Stored entries
-------
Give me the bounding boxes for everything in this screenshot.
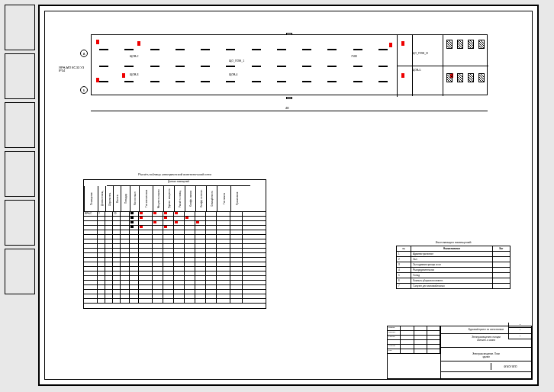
emergency-light-icon [137,41,140,46]
emergency-light-icon [96,78,99,82]
schedule-col-header: Высота [113,186,121,211]
panel-label: ЩОВ-2 [130,55,138,58]
sheet-name: Электроосвещение. План здания [472,352,500,358]
schedule-col-header: Помещение [84,186,98,211]
emergency-light-icon [122,73,125,78]
explication-row: 3Зал администратора и кат [397,262,511,268]
explication-row: 1Административное [397,252,511,257]
lighting-schedule-table: Расчёт-таблица электрической осветительн… [83,179,266,309]
schedule-col-header: Коэфф. запаса [185,186,195,211]
explication-row: 5Склад [397,273,511,278]
schedule-col-header: Ширина пом. [105,186,113,211]
schedule-col-header: Коэфф. использ. [195,186,206,211]
sheet-total: 1 [509,334,531,339]
titleblock-role-row: Утв. [388,349,440,354]
binding-margin [5,5,35,386]
stage: У [509,323,531,328]
axis-bubble: Б [80,86,88,94]
schedule-col-header: Удельн. мощность [163,186,174,211]
schedule-col-header: Длина помещ. [98,186,105,211]
explication-table: №НаименованиеКат1Административное2Зал3За… [396,246,511,289]
schedule-col-header: Освещённость [206,186,217,211]
axis-bubble: A [80,50,88,57]
schedule-col-header: Тип лампы [217,186,230,211]
light-fixture-row [99,81,388,82]
emergency-light-icon [389,43,392,47]
schedule-col-header: Площадь [121,186,130,211]
schedule-superhead: Данные помещений [107,180,250,186]
sheet-meta: У 1 1 [508,323,531,339]
panel-label: ЩОВ-3 [130,73,138,76]
panel-label: ЩОВ-4 [229,73,237,76]
organization: ФГБОУ ВПО [491,363,530,370]
explication-row: 2Зал [397,257,511,262]
floor-plan: ЩОВ-2 ЩО_ПОЖ_1 ЩОВ-3 ЩОВ-4 ЩО_ПОЖ_Н ЩОВ-… [91,34,488,95]
panel-callout: ЯРН-МО 8СЗЗ УЗ IP54 [59,66,89,73]
schedule-col-header: Примечание [230,186,243,211]
title-block: Разраб.Провер.Т.контрН.контрУтв. Курсово… [387,326,532,379]
schedule-title: Расчёт-таблица электрической осветительн… [84,172,266,176]
light-fixture-row [99,66,388,67]
explication-row: 6Комната уборочного инвент. [397,278,511,284]
emergency-light-icon [96,40,99,44]
light-fixture-row [99,49,388,50]
explication-row: 7Санузел для маломобильных [397,284,511,289]
dimension-line [91,111,488,111]
sheet-number: 1 [509,328,531,333]
schedule-row [84,299,266,304]
dimension-value: 48 [285,106,288,110]
schedule-col-header: Тип светильника [139,186,153,211]
dim-value: 7500 [351,55,357,58]
drawing-frame: ЩОВ-2 ЩО_ПОЖ_1 ЩОВ-3 ЩОВ-4 ЩО_ПОЖ_Н ЩОВ-… [38,5,539,386]
explication-title: Экспликация помещений [396,240,511,244]
schedule-col-header: Мощность лампы [153,186,163,211]
room-explication: Экспликация помещений №НаименованиеКат1А… [396,240,511,294]
schedule-col-header: Расчётн. освещ. [174,186,185,211]
panel-label: ЩО_ПОЖ_1 [229,59,244,63]
explication-row: 4Распределительная [397,268,511,273]
schedule-col-header: Кол-во ламп [130,186,139,211]
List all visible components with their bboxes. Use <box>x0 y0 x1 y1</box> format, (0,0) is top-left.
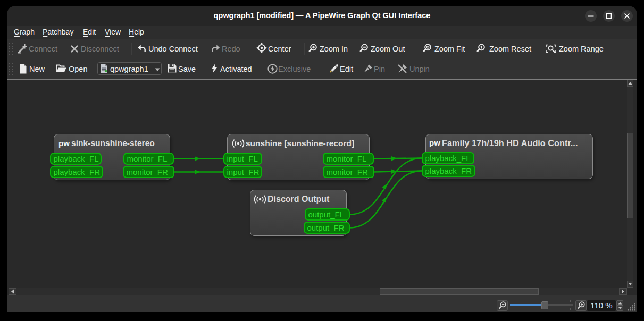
svg-text:pw: pw <box>58 139 70 148</box>
svg-text:pw: pw <box>429 139 440 147</box>
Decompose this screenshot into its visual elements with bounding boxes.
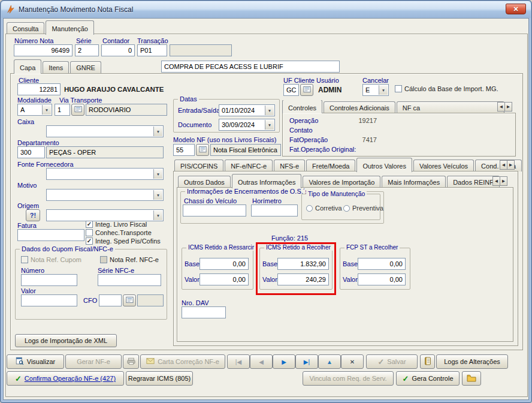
operacao-value: 19217 — [331, 117, 377, 124]
logs-importacao-xml-button[interactable]: Logs de Importação de XML — [15, 334, 117, 347]
abrir-pasta-button[interactable] — [462, 371, 481, 386]
scroll-right-icon[interactable]: ▶ — [507, 160, 515, 170]
entrada-saida-date[interactable]: 01/10/2024▼ — [219, 104, 275, 116]
nro-dav-field[interactable] — [182, 306, 226, 318]
horimetro-field[interactable] — [251, 204, 298, 216]
cliente-codigo-field[interactable]: 12281 — [17, 83, 61, 95]
cfo-field[interactable] — [99, 294, 122, 306]
chevron-down-icon[interactable]: ▼ — [153, 190, 162, 200]
tab-nfse[interactable]: NFS-e — [274, 160, 305, 172]
logs-alteracoes-button[interactable]: Logs de Alterações — [436, 354, 508, 369]
confirma-operacao-button[interactable]: ✓Confirma Operação NF-e (427) — [7, 371, 124, 386]
cupom-valor-field[interactable] — [21, 294, 77, 306]
modelo-nf-codigo-field[interactable]: 55 — [173, 144, 195, 156]
tab-mais-informacoes[interactable]: Mais Informações — [382, 176, 446, 188]
tab-dados-reinf[interactable]: Dados REINF — [447, 176, 500, 188]
visualizar-button[interactable]: Visualizar — [7, 354, 64, 369]
checkbox-calc-base-mg[interactable]: Cálculo da Base de Import. MG. — [395, 85, 498, 92]
nav-next-button[interactable]: ▶ — [273, 354, 295, 369]
tab-outros-valores[interactable]: Outros Valores — [356, 158, 412, 172]
tab-pis-cofins[interactable]: PIS/COFINS — [174, 160, 223, 172]
regravar-icms-button[interactable]: Regravar ICMS (805) — [126, 371, 193, 386]
descricao-field[interactable]: COMPRA DE PECAS ACESS E LUBRIF — [161, 61, 340, 73]
nav-last-button[interactable]: ▶| — [295, 354, 318, 369]
transacao-field[interactable]: P01 — [137, 44, 167, 56]
origem-select[interactable]: ▼ — [46, 209, 164, 221]
fatura-field[interactable] — [17, 229, 84, 241]
tab-capa[interactable]: Capa — [14, 59, 41, 74]
chevron-down-icon[interactable]: ▼ — [153, 210, 162, 220]
cfo-lookup-button[interactable] — [123, 294, 136, 306]
lookup-icon — [199, 146, 207, 154]
origem-lookup-button[interactable]: ?! — [26, 209, 40, 221]
tab-nfe-nfce[interactable]: NF-e/NFC-e — [225, 160, 273, 172]
tab-frete-moeda[interactable]: Frete/Moeda — [306, 160, 355, 172]
cancelar-select[interactable]: E▼ — [362, 84, 389, 96]
title-bar[interactable]: Manutenção Movimento Nota Fiscal — [1, 1, 531, 18]
controles-tab-scroller: ◀▶ — [498, 102, 512, 112]
icms-ressarcir-valor-label: Valor — [185, 276, 200, 283]
caixa-select[interactable]: ▼ — [46, 125, 164, 137]
departamento-codigo-field[interactable]: 300 — [17, 146, 45, 158]
tab-itens[interactable]: Itens — [43, 61, 69, 73]
chevron-down-icon[interactable]: ▼ — [265, 120, 274, 130]
radio-preventiva[interactable]: Preventiva — [343, 204, 383, 212]
chevron-down-icon[interactable]: ▼ — [153, 169, 162, 179]
tab-manutencao[interactable]: Manutenção — [46, 20, 94, 35]
icms-ressarcir-valor-field[interactable]: 0,00 — [200, 273, 249, 285]
chevron-down-icon[interactable]: ▼ — [153, 127, 162, 136]
fcp-st-valor-field[interactable]: 0,00 — [358, 273, 406, 285]
nav-cancel-button[interactable]: ✕ — [341, 354, 364, 369]
checkbox-nota-ref-nfce[interactable]: Nota Ref. NFC-e — [100, 256, 159, 263]
modalidade-label: Modalidade — [17, 97, 52, 104]
app-icon — [6, 5, 15, 15]
chevron-down-icon[interactable]: ▼ — [379, 85, 388, 95]
uf-lookup-button[interactable] — [300, 84, 313, 96]
uf-field[interactable]: GC — [283, 84, 299, 96]
tab-outras-informacoes[interactable]: Outras Informações — [232, 174, 302, 188]
documento-date[interactable]: 30/09/2024▼ — [219, 119, 275, 131]
fonte-fornecedora-select[interactable]: ▼ — [46, 168, 164, 180]
nav-last-icon: ▶| — [304, 359, 310, 365]
serie-field[interactable]: 2 — [75, 44, 99, 56]
scroll-right-icon[interactable]: ▶ — [504, 102, 512, 112]
tab-valores-importacao[interactable]: Valores de Importação — [303, 176, 380, 188]
icms-recolher-valor-field[interactable]: 240,29 — [277, 273, 329, 285]
tab-controles-adicionais[interactable]: Controles Adicionais — [324, 101, 395, 113]
nav-up-button[interactable]: ▲ — [318, 354, 341, 369]
nav-next-icon: ▶ — [282, 359, 286, 365]
tab-controles[interactable]: Controles — [282, 100, 322, 113]
serie-label: Série — [76, 37, 92, 44]
contador-field[interactable]: 0 — [101, 44, 135, 56]
chevron-down-icon[interactable]: ▼ — [42, 105, 51, 115]
cupom-numero-field[interactable] — [21, 274, 77, 286]
serie-nfce-field[interactable] — [98, 274, 161, 286]
via-transporte-lookup-button[interactable] — [71, 104, 84, 116]
gera-controle-button[interactable]: ✓Gera Controle — [396, 371, 460, 386]
log-book-button[interactable] — [420, 354, 435, 369]
icms-ressarcir-base-field[interactable]: 0,00 — [200, 258, 249, 270]
checkbox-integ-livro-fiscal[interactable]: ✓Integ. Livro Fiscal — [86, 221, 147, 228]
scroll-right-icon[interactable]: ▶ — [500, 176, 507, 186]
icms-recolher-base-field[interactable]: 1.832,90 — [277, 258, 329, 270]
radio-corretiva[interactable]: Corretiva — [306, 204, 342, 212]
tab-consulta[interactable]: Consulta — [7, 22, 44, 34]
close-button[interactable]: ✕ — [506, 4, 526, 14]
fcp-st-base-field[interactable]: 0,00 — [358, 258, 406, 270]
motivo-select[interactable]: ▼ — [46, 189, 164, 201]
checkbox-conhec-transporte[interactable]: Conhec.Transporte — [86, 229, 152, 236]
tab-gnre[interactable]: GNRE — [70, 61, 101, 73]
tab-outros-dados[interactable]: Outros Dados — [178, 176, 231, 188]
tab-valores-veiculos[interactable]: Valores Veículos — [413, 160, 474, 172]
tab-nf-ca[interactable]: NF ca — [397, 101, 504, 113]
chassi-field[interactable] — [183, 204, 246, 216]
modelo-nf-lookup-button[interactable] — [196, 144, 209, 156]
operacao-label: Operação — [289, 117, 318, 124]
checkbox-integ-sped[interactable]: ✓Integ. Sped Pis/Cofins — [86, 237, 161, 245]
numero-nota-field[interactable]: 96499 — [14, 44, 72, 56]
tab-cond-paga[interactable]: Cond. Paga — [475, 160, 522, 172]
chevron-down-icon[interactable]: ▼ — [265, 106, 274, 115]
modalidade-select[interactable]: A▼ — [17, 104, 52, 116]
close-icon: ✕ — [513, 5, 518, 13]
via-transporte-codigo-field[interactable]: 1 — [55, 104, 70, 116]
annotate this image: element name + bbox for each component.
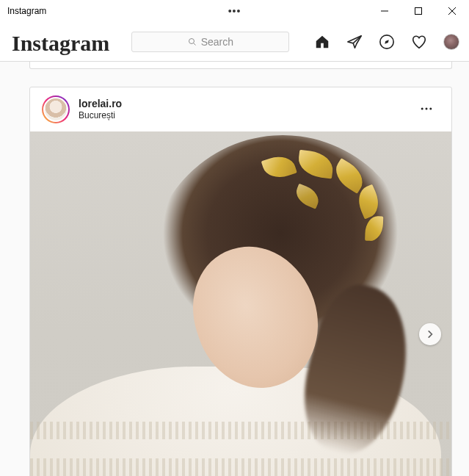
app-navbar: Instagram Search: [0, 22, 469, 62]
post-card: lorelai.ro București: [29, 87, 452, 476]
profile-avatar[interactable]: [443, 34, 459, 50]
messages-icon[interactable]: [346, 34, 363, 50]
window-close-button[interactable]: [435, 0, 469, 22]
svg-rect-1: [415, 8, 422, 15]
svg-point-11: [429, 107, 432, 109]
explore-icon[interactable]: [379, 34, 395, 50]
post-more-button[interactable]: [413, 95, 440, 124]
carousel-next-button[interactable]: [419, 323, 441, 345]
titlebar-more-icon[interactable]: •••: [228, 5, 241, 17]
svg-point-9: [421, 107, 423, 109]
window-maximize-button[interactable]: [401, 0, 435, 22]
post-header: lorelai.ro București: [30, 87, 451, 131]
svg-point-4: [189, 38, 194, 43]
svg-line-5: [193, 43, 195, 45]
window-titlebar: Instagram •••: [0, 0, 469, 22]
window-title: Instagram: [7, 6, 46, 16]
author-avatar[interactable]: [42, 95, 70, 123]
search-placeholder: Search: [201, 36, 233, 48]
previous-post-edge: [29, 62, 452, 69]
window-controls: [368, 0, 469, 22]
author-username[interactable]: lorelai.ro: [79, 98, 122, 110]
brand-logo[interactable]: Instagram: [12, 29, 109, 54]
search-input[interactable]: Search: [131, 32, 289, 52]
svg-point-10: [426, 107, 428, 109]
search-icon: [188, 37, 197, 46]
feed-scroll-area[interactable]: lorelai.ro București: [0, 62, 469, 476]
svg-marker-8: [385, 40, 390, 44]
window-minimize-button[interactable]: [368, 0, 401, 22]
post-location[interactable]: București: [79, 110, 122, 120]
nav-icons: [314, 34, 459, 50]
post-image[interactable]: [30, 131, 451, 476]
activity-icon[interactable]: [411, 34, 427, 50]
home-icon[interactable]: [314, 34, 330, 50]
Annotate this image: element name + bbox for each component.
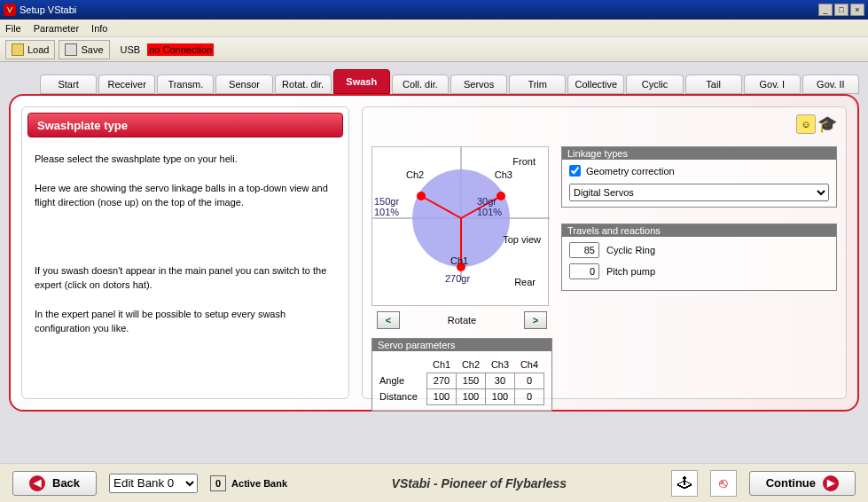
-------
_What to produce_
The lines needed are those in the data above that hold the string "axis"; copy each of them.

_Task response_
axis-bubble: Б [80,86,88,94]
axis-bubble: A [80,50,88,57]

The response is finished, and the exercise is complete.